France is voting in one of its most significant elections in years, with the far right hoping for a historic victory, but with political stalemate the more likely result.
This is the first time the anti-immigration National Rally (RN) of Marine Le Pen and Jordan Bardella has had a realistic chance of running the government and taking outright control of the National Assembly.
But after the RN’s first-round victory last Sunday, more than 200 rival candidates dropped out to give others a better chance of defeating the far right.
Voting ends at 20:00 (18:00 GMT) and by midday turnout was 26.63%, marginally up on the first round and the highest figure in a parliamentary vote since 1981.
Whatever the result, it is difficult to see President Emmanuel Macron coming out of this well.

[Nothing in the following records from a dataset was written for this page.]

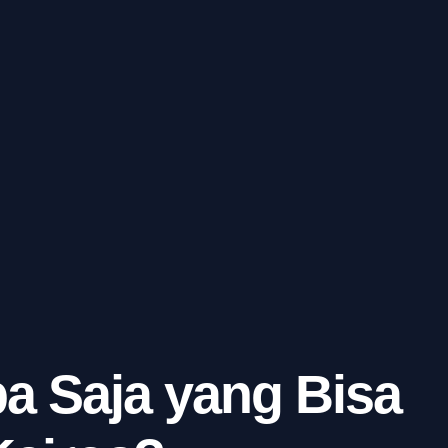
a Saja yang Bisa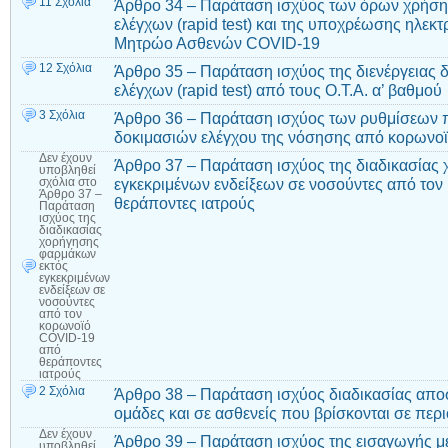
11 Σχόλια
Άρθρο 34 – Παράταση ισχύος των όρων χρήση
ελέγχων (rapid test) και της υποχρέωσης ηλεκ
Μητρώο Ασθενών COVID-19
12 Σχόλια
Άρθρο 35 – Παράταση ισχύος της διενέργειας
ελέγχων (rapid test) από τους Ο.Τ.Α. α’ βαθμού
3 Σχόλια
Άρθρο 36 – Παράταση ισχύος των ρυθμίσεων 
δοκιμασιών ελέγχου της νόσησης από κορωνοϊ
Δεν έχουν
Άρθρο 37 – Παράταση ισχύος της διαδικασίας
υποβληθεί
εγκεκριμένων ενδείξεων σε νοσούντες από το
σχόλια
στο
Άρθρο 37 –
θεράποντες ιατρούς
Παράταση
ισχύος της
διαδικασίας
χορήγησης
φαρμάκων
εκτός
εγκεκριμένων
ενδείξεων σε
νοσούντες
από τον
κορωνοϊό
COVID-19
από
θεράποντες
ιατρούς
2 Σχόλια
Άρθρο 38 – Παράταση ισχύος διαδικασίας απ
ομάδες και σε ασθενείς που βρίσκονται σε περ
Δεν έχουν
Άρθρο 39 – Παράταση ισχύος της εισαγωγής μ
υποβληθεί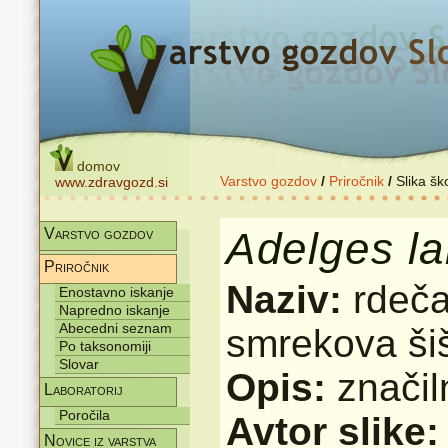
domov
Varstvo gozdov
/
Priročnik
/
Slika šk
www.zdravgozd.si
Adelges
la
Varstvo gozdov
Priročnik
Naziv:
rdeča
Enostavno iskanje
Napredno iskanje
Abecedni seznam
smrekova šiš
Po taksonomiji
Slovar
Opis:
značil
Laboratorij
Poročila
Avtor slike
Novice iz varstva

Four weeks ago, he said it was the responsible solution to call a snap vote in response to the RN’s victory in European elections, minutes after the party’s 28-year-old leader Jordan Bardella challenged him to do so.
It is not yet clear if there will be another presidential address after the exit polls come out when voting ends on Sunday evening.

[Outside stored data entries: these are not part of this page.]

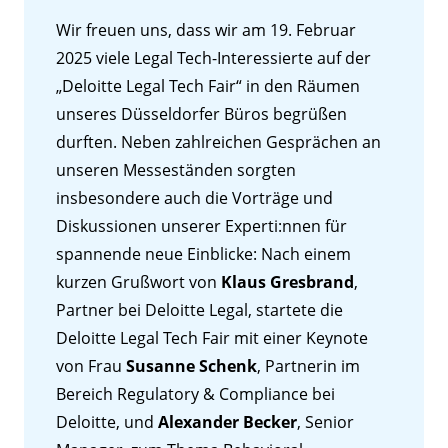
Wir freuen uns, dass wir am 19. Februar
2025 viele Legal Tech-Interessierte auf der
„Deloitte Legal Tech Fair“ in den Räumen
unseres Düsseldorfer Büros begrüßen
durften. Neben zahlreichen Gesprächen an
unseren Messeständen sorgten
insbesondere auch die Vorträge und
Diskussionen unserer Experti:nnen für
spannende neue Einblicke: Nach einem
kurzen Grußwort von
Klaus Gresbrand
,
Partner bei Deloitte Legal, startete die
Deloitte Legal Tech Fair mit einer Keynote
von Frau
Susanne Schenk
, Partnerin im
Bereich Regulatory & Compliance bei
Deloitte, und
Alexander Becker
, Senior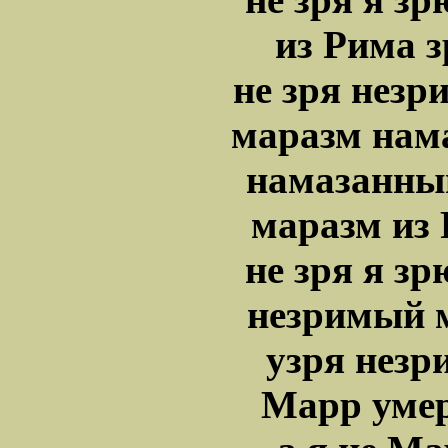
из Рима 
не зря нез
маразм нам
намазанны
маразм из 
не зря я з
незримый м
узря нез
Марр умер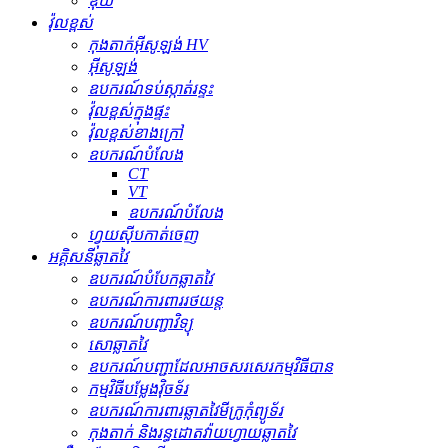
ឌុយ
វ៉ុលខ្ពស់
កុងតាក់​អ៊ីសូឡង់ HV
អ៊ីសូឡង់
ឧបករណ៍​ទប់ស្កាត់​រន្ទះ
វ៉ុលខ្ពស់ក្នុងផ្ទះ
វ៉ុលខ្ពស់ខាងក្រៅ
ឧបករណ៍បំលែង
CT
VT
ឧបករណ៍បំលែង
ហ្វុយស៊ីបកាត់ចេញ
អគ្គិសនីឆ្លាតវៃ
ឧបករណ៍បំបែកឆ្លាតវៃ
ឧបករណ៍ការពាររថយន្ត
ឧបករណ៍បញ្ជាវិទ្យុ
សោឆ្លាតវៃ
ឧបករណ៍បញ្ជាដែលអាចសរសេរកម្មវិធីបាន
កម្មវិធីបម្លែងវ៉ិចទ័រ
ឧបករណ៍ការពារឆ្លាតវៃមីក្រូកុំព្យូទ័រ
កុងតាក់ និងរន្ធដោតវ៉ាយហ្វាយឆ្លាតវៃ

The two-round election came as a shock to a country gearing up for the start of the Paris Olympics on 26 July. Security was already tight and now 30,000 police have been deployed for a period of heightened political tension.

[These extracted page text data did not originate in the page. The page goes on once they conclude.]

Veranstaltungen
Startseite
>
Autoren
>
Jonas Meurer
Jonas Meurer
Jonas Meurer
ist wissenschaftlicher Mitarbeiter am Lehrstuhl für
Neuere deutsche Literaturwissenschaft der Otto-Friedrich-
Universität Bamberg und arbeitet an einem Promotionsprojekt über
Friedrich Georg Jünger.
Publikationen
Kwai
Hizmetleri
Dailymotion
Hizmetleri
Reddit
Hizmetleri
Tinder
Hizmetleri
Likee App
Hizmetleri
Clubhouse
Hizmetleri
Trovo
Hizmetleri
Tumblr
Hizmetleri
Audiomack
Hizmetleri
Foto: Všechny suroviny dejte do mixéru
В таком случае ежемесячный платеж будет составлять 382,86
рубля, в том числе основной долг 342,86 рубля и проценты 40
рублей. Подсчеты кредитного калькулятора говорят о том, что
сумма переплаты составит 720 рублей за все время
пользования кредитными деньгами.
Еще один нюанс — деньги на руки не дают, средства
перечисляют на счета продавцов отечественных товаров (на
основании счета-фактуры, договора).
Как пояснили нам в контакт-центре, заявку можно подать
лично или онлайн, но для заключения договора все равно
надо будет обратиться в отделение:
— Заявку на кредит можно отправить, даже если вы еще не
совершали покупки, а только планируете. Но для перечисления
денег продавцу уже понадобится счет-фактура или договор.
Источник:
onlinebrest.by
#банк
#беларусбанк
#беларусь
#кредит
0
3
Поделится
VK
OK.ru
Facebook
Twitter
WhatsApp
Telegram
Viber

There are fears of violence in Paris and other French cities, whatever the outcome of the vote, and a planned protest outside the National Assembly on Sunday evening has been banned.
In Dreux, a historic old town on the road to Normandy, Sunday’s vote fell on the day the Olympic flame was passing through. “For us it’s a massive thing, bigger than the election,” says Pauline in the tourist office.
The flame has been travelling around France for almost two months, and Dreux is holding a weekend of festivities to mark its arrival.
On the beat in Dreux, where the Olympic arrived on the day of the election
Veteran commentator Nicolas Baverez believes the president has not just blown up his term in office and opened the gates of power wide for the far right. “He’s compromised the running of the Paris 2024 Olympics, which could deliver a final blow to France’s credit and its image,” he wrote in Le Point on the eve of the vote.
The constituency that includes Dreux is one of the races to watch in the second round of this election.
Candidates such as Marine Le Pen and Jordan Bardella have already won their seats, by winning more than half the vote. But another 500 contests are being decided in run-offs, mostly involving either two or three candidates.
Former conservative cabinet minister Olivier Marleix was beaten in the first round by far-right candidate Olivier Dubois. They both qualified for the run-off, along with a candidate from the left-wing New Popular Front, which is in second place nationally.
But because Nadia Faveris was narrowly beaten into third by her conservative rival, she pulled out of the race “to block National Rally”.